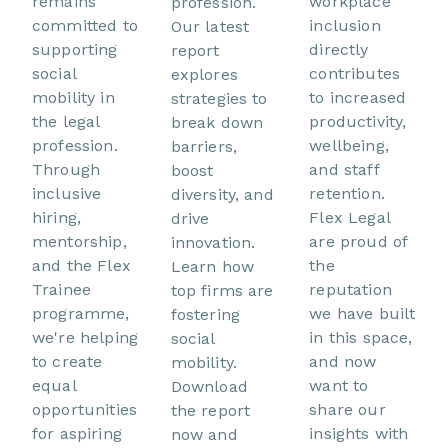
remains
workplace
profession.
committed to
inclusion
Our latest
supporting
directly
report
social
contributes
explores
mobility in
to increased
strategies to
the legal
productivity,
break down
profession.
wellbeing,
barriers,
Through
and staff
boost
inclusive
retention.
diversity, and
hiring,
Flex Legal
drive
mentorship,
are proud of
innovation.
and the Flex
the
Learn how
Trainee
reputation
top firms are
programme,
we have built
fostering
we're helping
in this space,
social
to create
and now
mobility.
equal
want to
Download
opportunities
share our
the report
for aspiring
insights with
now and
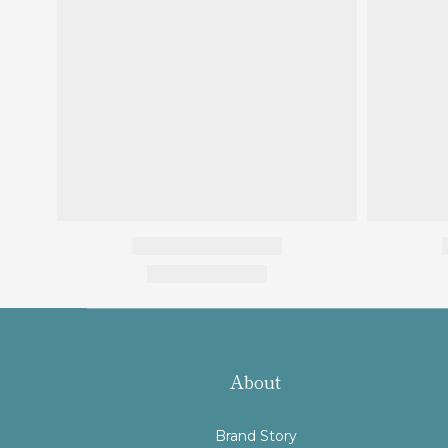
About
Brand Story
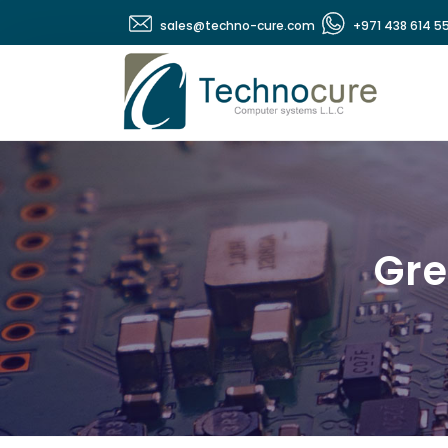
sales@techno-cure.com
+971 438 614 5
Gre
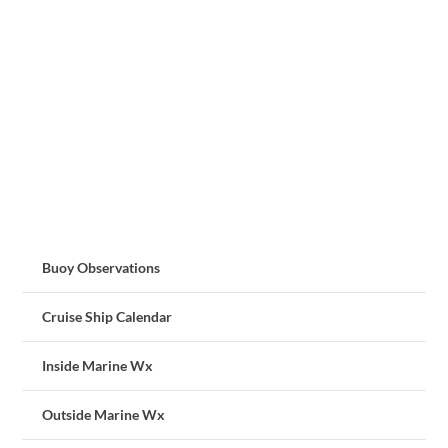
Buoy Observations
Cruise Ship Calendar
Inside Marine Wx
Outside Marine Wx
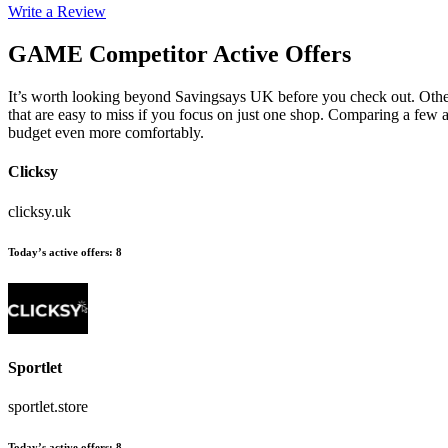
Write a Review
GAME
Competitor Active Offers
It’s worth looking beyond Savingsays UK before you check out. Othe
that are easy to miss if you focus on just one shop. Comparing a few a
budget even more comfortably.
Clicksy
clicksy.uk
Today’s active offers
:
8
Sportlet
sportlet.store
Today’s active offers
:
8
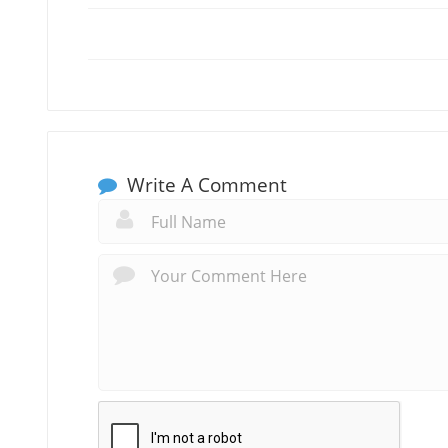
Write A Comment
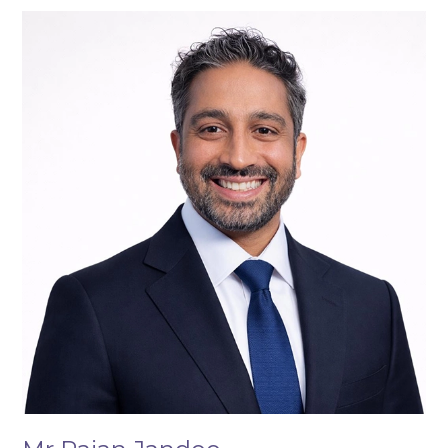
Mr
Rajan
Jandoo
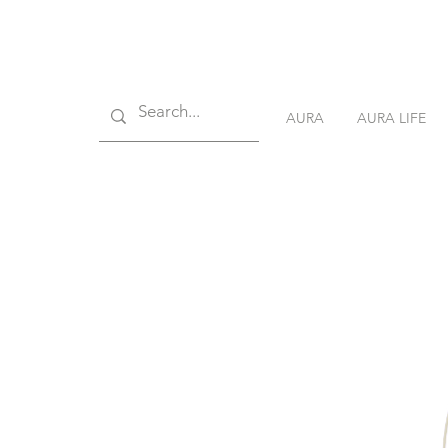
AURA
AURA LIFE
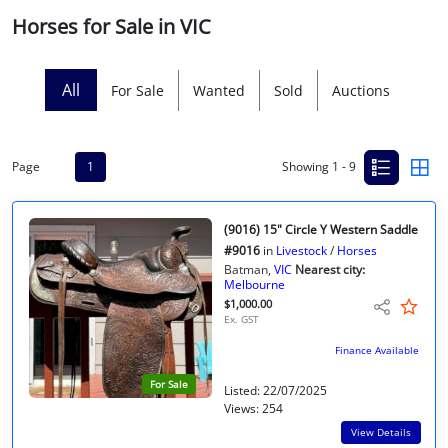
Horses for Sale in VIC
Licensed Livestock Agents
Dealer Net Work
All
For Sale
Wanted
Sold
Auctions
For Sales Platform
Page
1
Showing 1 - 9
Multiple Auction Platforms
Audited Trust Accounts
(9016) 15" Circle Y Western Saddle
#9016
in
Livestock
/
Horses
Batman,
VIC
Nearest city:
Marketing
Melbourne
$1,000.00
Ex. GST
Finance
Finance Available
For Sale
Listed: 22/07/2025
Views: 254
View Details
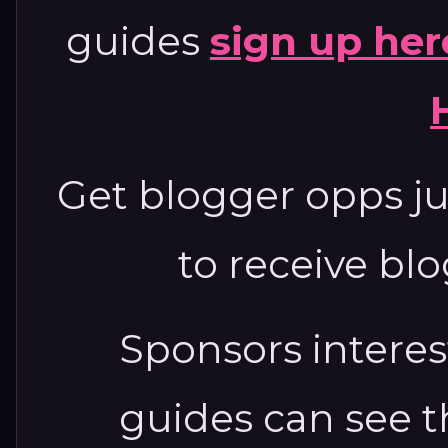
guides
sign up her
Get blogger opps jus
to receive bl
Sponsors interest
guides can see 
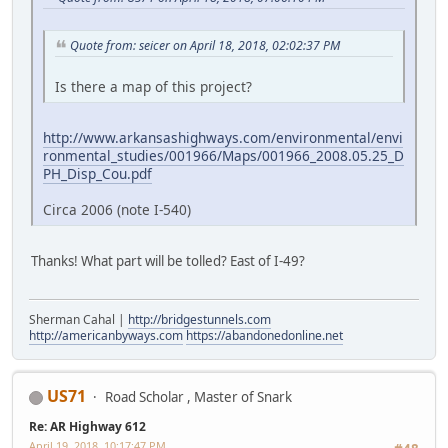
Quote from: seicer on April 18, 2018, 02:02:37 PM
Is there a map of this project?
http://www.arkansashighways.com/environmental/envi
ronmental_studies/001966/Maps/001966_2008.05.25_D
PH_Disp_Cou.pdf
Circa 2006 (note I-540)
Thanks! What part will be tolled? East of I-49?
Sherman Cahal |
http://bridgestunnels.com
http://americanbyways.com
https://abandonedonline.net
US71
Road Scholar , Master of Snark
Re: AR Highway 612
April 19, 2018, 10:17:47 PM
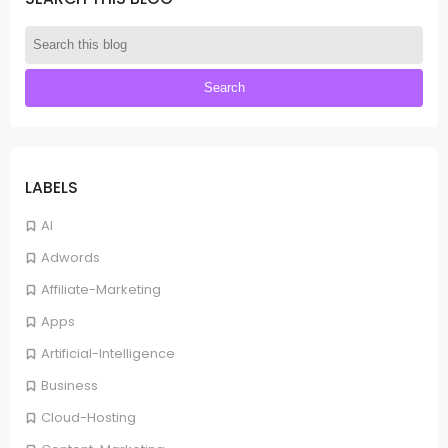
LABELS
AI
Adwords
Affiliate-Marketing
Apps
Artificial-Intelligence
Business
Cloud-Hosting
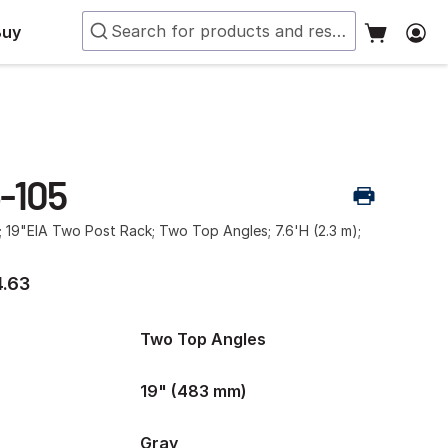
Buy
-105
; 19"EIA Two Post Rack; Two Top Angles; 7.6'H (2.3 m);
.63
Two Top Angles
19" (483 mm)
Gray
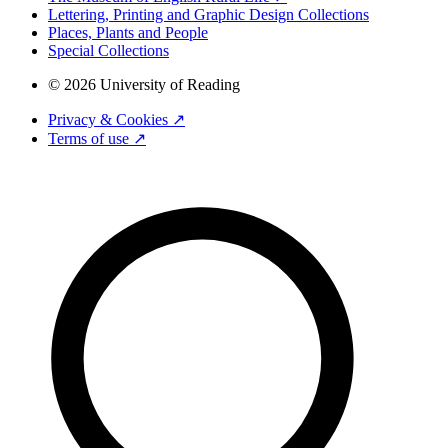
Lettering, Printing and Graphic Design Collections
Places, Plants and People
Special Collections
© 2026 University of Reading
Privacy & Cookies ↗
Terms of use ↗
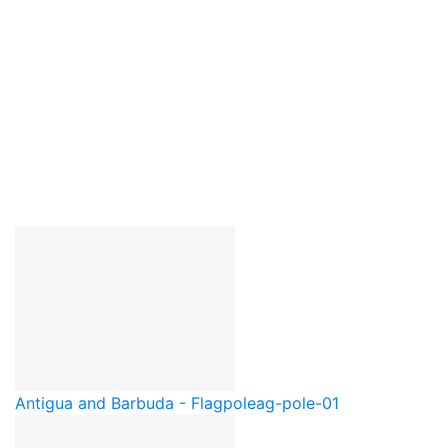
Antigua and Barbuda - Flagpole
ag-pole-01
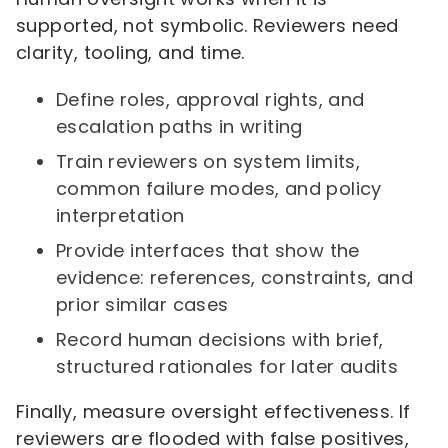
supported, not symbolic. Reviewers need
clarity, tooling, and time.
Define roles, approval rights, and
escalation paths in writing
Train reviewers on system limits,
common failure modes, and policy
interpretation
Provide interfaces that show the
evidence: references, constraints, and
prior similar cases
Record human decisions with brief,
structured rationales for later audits
Finally, measure oversight effectiveness. If
reviewers are flooded with false positives,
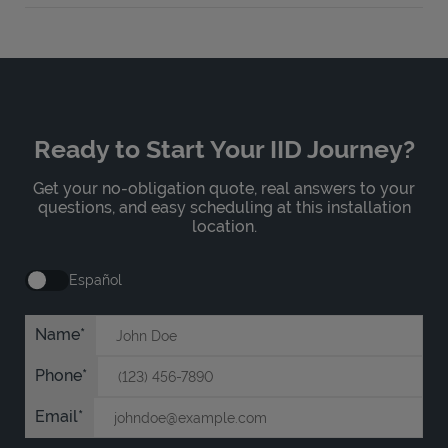
Ready to Start Your IID Journey?
Get your no-obligation quote, real answers to your
questions, and easy scheduling at this installation
location.
Español
Name
Phone
Email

**EXERCISE INSTRUCTIONS:**
Would you reproduce the lines above exactly, without carrying over the pictures?

**RESULT:**
remains
workplace
profession.
committed to
inclusion
Our latest
supporting
directly
report
social
contributes
explores
mobility in
to increased
strategies to
the legal
productivity,
break down
profession.
wellbeing,
barriers,
Through
and staff
boost
inclusive
retention.
diversity, and
hiring,
Flex Legal
drive
mentorship,
are proud of
innovation.
and the Flex
the
Learn how
Trainee
reputation
top firms are
programme,
we have built
fostering
we're helping
in this space,
social
to create
and now
mobility.
equal
want to
Download
opportunities
share our
the report
for aspiring
insights with
now and
About
Brand Story
sales@techno-cure.com
+971 438 614 5
Gre
Buoy Observations
Cruise Ship Calendar
Inside Marine Wx
Outside Marine Wx
Write a Review
GAME
Competitor Active Offers
It’s worth looking beyond Savingsays UK before you check out. Othe
that are easy to miss if you focus on just one shop. Comparing a few a
budget even more comfortably.
Clicksy
clicksy.uk
Today’s active offers
:
8
Sportlet
sportlet.store
Today’s active offers
:
8
Write A Comment
Mr
Rajan
Jandoo
AURA
AURA LIFE
Horses for Sale in VIC
Licensed Livestock Agents
Dealer Net Work
All
For Sale
Wanted
Sold
Auctions
For Sales Platform
Page
1
Showing 1 - 9
Multiple Auction Platforms
Audited Trust Accounts
(9016) 15" Circle Y Western Saddle
#9016
in
Livestock
/
Horses
Batman,
VIC
Nearest city:
Marketing
Melbourne
$1,000.00
Ex. GST
Finance
Finance Available
For Sale
Listed: 22/07/2025
Views: 254
View Details
guides
sign up her
Get blogger opps jus
to receive bl
Sponsors interest
guides can see 
Quote from: seicer on April 18, 2018, 02:02:37 PM
Is there a map of this project?
http://www.arkansashighways.com/environmental/envi
ronmental_studies/001966/Maps/001966_2008.05.25_D
PH_Disp_Cou.pdf
Circa 2006 (note I-540)
Thanks! What part will be tolled? East of I-49?
Sherman Cahal |
http://bridgestunnels.com
http://americanbyways.com
https://abandonedonline.net
US71
Road Scholar , Master of Snark
Re: AR Highway 612
April 19, 2018, 10:17:47 PM
LABELS
AI
Adwords
Affiliate-Marketing
Apps
Artificial-Intelligence
Business
Cloud-Hosting
Buy
-105
; 19"EIA Two Post Rack; Two Top Angles; 7.6'H (2.3 m);
.63
Two Top Angles
19" (483 mm)
Gray
Lettering, Printing and Graphic Design Collections
Places, Plants and People
Special Collections
© 2026 University of Reading
Privacy & Cookies ↗
Terms of use ↗
Antigua and Barbuda - Flagpole
ag-pole-01
supported, not symbolic. Reviewers need
clarity, tooling, and time.
Define roles, approval rights, and
escalation paths in writing
Train reviewers on system limits,
common failure modes, and policy
interpretation
Provide interfaces that show the
evidence: references, constraints, and
prior similar cases
Record human decisions with brief,
structured rationales for later audits
Finally, measure oversight effectiveness. If
reviewers are flooded with false positives,
Ready to Start Your IID Journey?
Get your no-obligation quote, real answers to your
questions, and easy scheduling at this installation
location.
Español
Name
Phone
Email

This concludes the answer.